→ Task requirements: An exact transcription of every record is needed, leaving out the pictures.

[Page images and extracted text]
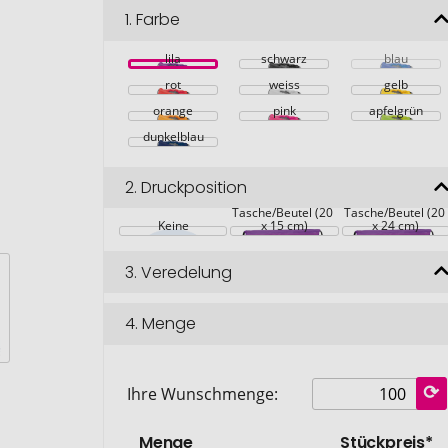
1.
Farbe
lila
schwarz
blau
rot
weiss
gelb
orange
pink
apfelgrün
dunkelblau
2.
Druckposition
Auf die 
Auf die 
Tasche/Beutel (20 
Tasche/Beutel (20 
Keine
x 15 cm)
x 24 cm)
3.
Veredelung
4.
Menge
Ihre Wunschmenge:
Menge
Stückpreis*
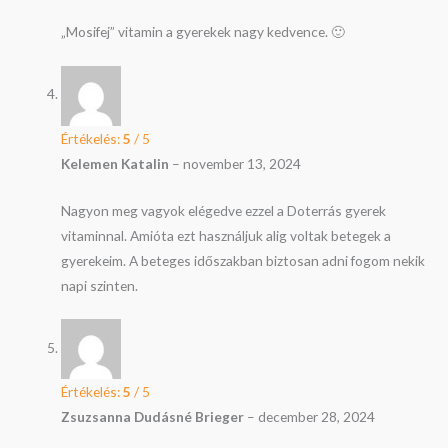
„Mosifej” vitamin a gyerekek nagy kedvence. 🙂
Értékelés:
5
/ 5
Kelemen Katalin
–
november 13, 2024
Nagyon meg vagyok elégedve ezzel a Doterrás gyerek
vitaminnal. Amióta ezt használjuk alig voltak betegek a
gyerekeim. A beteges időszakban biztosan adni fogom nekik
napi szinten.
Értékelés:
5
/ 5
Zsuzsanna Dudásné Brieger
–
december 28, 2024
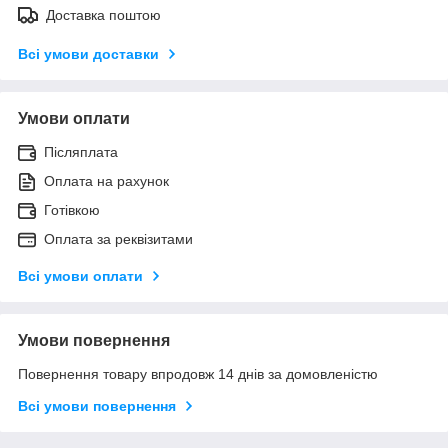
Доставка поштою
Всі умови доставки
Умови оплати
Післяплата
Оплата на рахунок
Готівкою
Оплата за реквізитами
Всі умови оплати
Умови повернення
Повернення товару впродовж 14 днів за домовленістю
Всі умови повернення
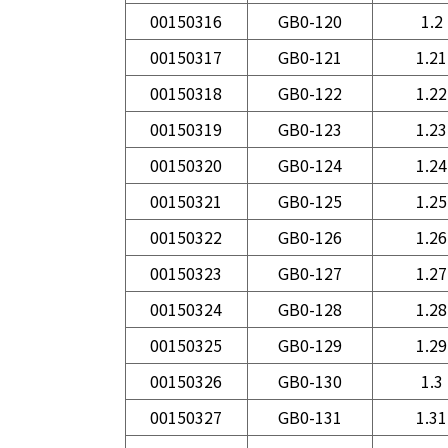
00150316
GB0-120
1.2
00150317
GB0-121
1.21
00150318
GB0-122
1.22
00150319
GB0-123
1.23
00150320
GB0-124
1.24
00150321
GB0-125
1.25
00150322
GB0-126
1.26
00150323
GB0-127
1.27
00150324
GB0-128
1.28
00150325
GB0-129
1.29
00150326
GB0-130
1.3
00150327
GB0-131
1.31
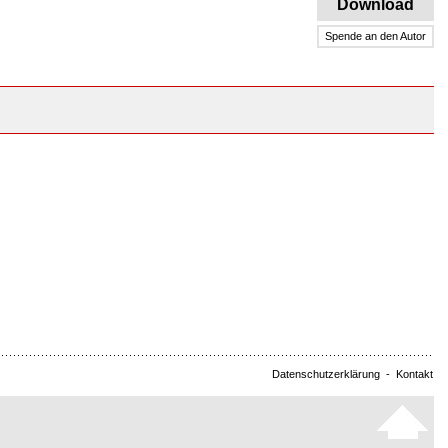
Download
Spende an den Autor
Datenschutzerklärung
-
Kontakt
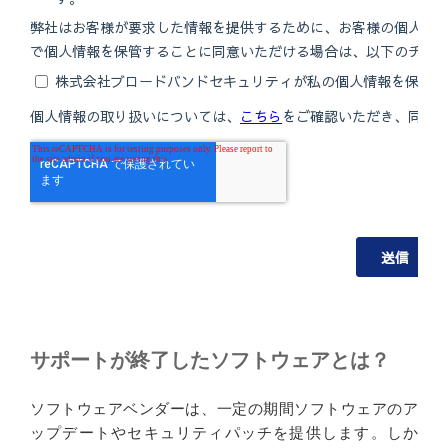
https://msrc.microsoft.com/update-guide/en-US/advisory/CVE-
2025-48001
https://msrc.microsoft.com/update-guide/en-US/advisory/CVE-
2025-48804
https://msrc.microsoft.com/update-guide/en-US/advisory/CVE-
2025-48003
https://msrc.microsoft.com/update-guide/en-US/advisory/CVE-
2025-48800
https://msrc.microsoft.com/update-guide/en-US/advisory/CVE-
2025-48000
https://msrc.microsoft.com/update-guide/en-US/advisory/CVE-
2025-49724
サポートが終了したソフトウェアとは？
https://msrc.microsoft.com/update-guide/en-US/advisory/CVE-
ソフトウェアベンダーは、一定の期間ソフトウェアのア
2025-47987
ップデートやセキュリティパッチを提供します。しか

→ Output for this task:
1.
Farbe
lila
schwarz
blau
rot
weiss
gelb
orange
pink
apfelgrün
dunkelblau
2.
Druckposition
Auf die 
Auf die 
Tasche/Beutel (20 
Tasche/Beutel (20 
Keine
x 15 cm)
x 24 cm)
3.
Veredelung
4.
Menge
Ihre Wunschmenge:
Menge
Stückpreis*
„Mosifej” vitamin a gyerekek nagy kedvence. 🙂
Értékelés:
5
/ 5
Kelemen Katalin
–
november 13, 2024
Nagyon meg vagyok elégedve ezzel a Doterrás gyerek
vitaminnal. Amióta ezt használjuk alig voltak betegek a
gyerekeim. A beteges időszakban biztosan adni fogom nekik
napi szinten.
Értékelés:
5
/ 5
Zsuzsanna Dudásné Brieger
–
december 28, 2024
Доставка поштою
Всі умови доставки
Умови оплати
Післяплата
Оплата на рахунок
Готівкою
Оплата за реквізитами
Всі умови оплати
Умови повернення
Повернення товару впродовж 14 днів за домовленістю
Всі умови повернення
00150316
GB0-120
1.2
00150317
GB0-121
1.21
00150318
GB0-122
1.22
00150319
GB0-123
1.23
00150320
GB0-124
1.24
00150321
GB0-125
1.25
00150322
GB0-126
1.26
00150323
GB0-127
1.27
00150324
GB0-128
1.28
00150325
GB0-129
1.29
00150326
GB0-130
1.3
00150327
GB0-131
1.31
Download
Spende an den Autor
Datenschutzerklärung
-
Kontakt
https://msrc.microsoft.com/update-guide/en-US/advisory/CVE-
2025-48001
https://msrc.microsoft.com/update-guide/en-US/advisory/CVE-
2025-48804
https://msrc.microsoft.com/update-guide/en-US/advisory/CVE-
2025-48003
https://msrc.microsoft.com/update-guide/en-US/advisory/CVE-
2025-48800
https://msrc.microsoft.com/update-guide/en-US/advisory/CVE-
2025-48000
https://msrc.microsoft.com/update-guide/en-US/advisory/CVE-
2025-49724
サポートが終了したソフトウェアとは？
https://msrc.microsoft.com/update-guide/en-US/advisory/CVE-
ソフトウェアベンダーは、一定の期間ソフトウェアのア
2025-47987
ップデートやセキュリティパッチを提供します。しか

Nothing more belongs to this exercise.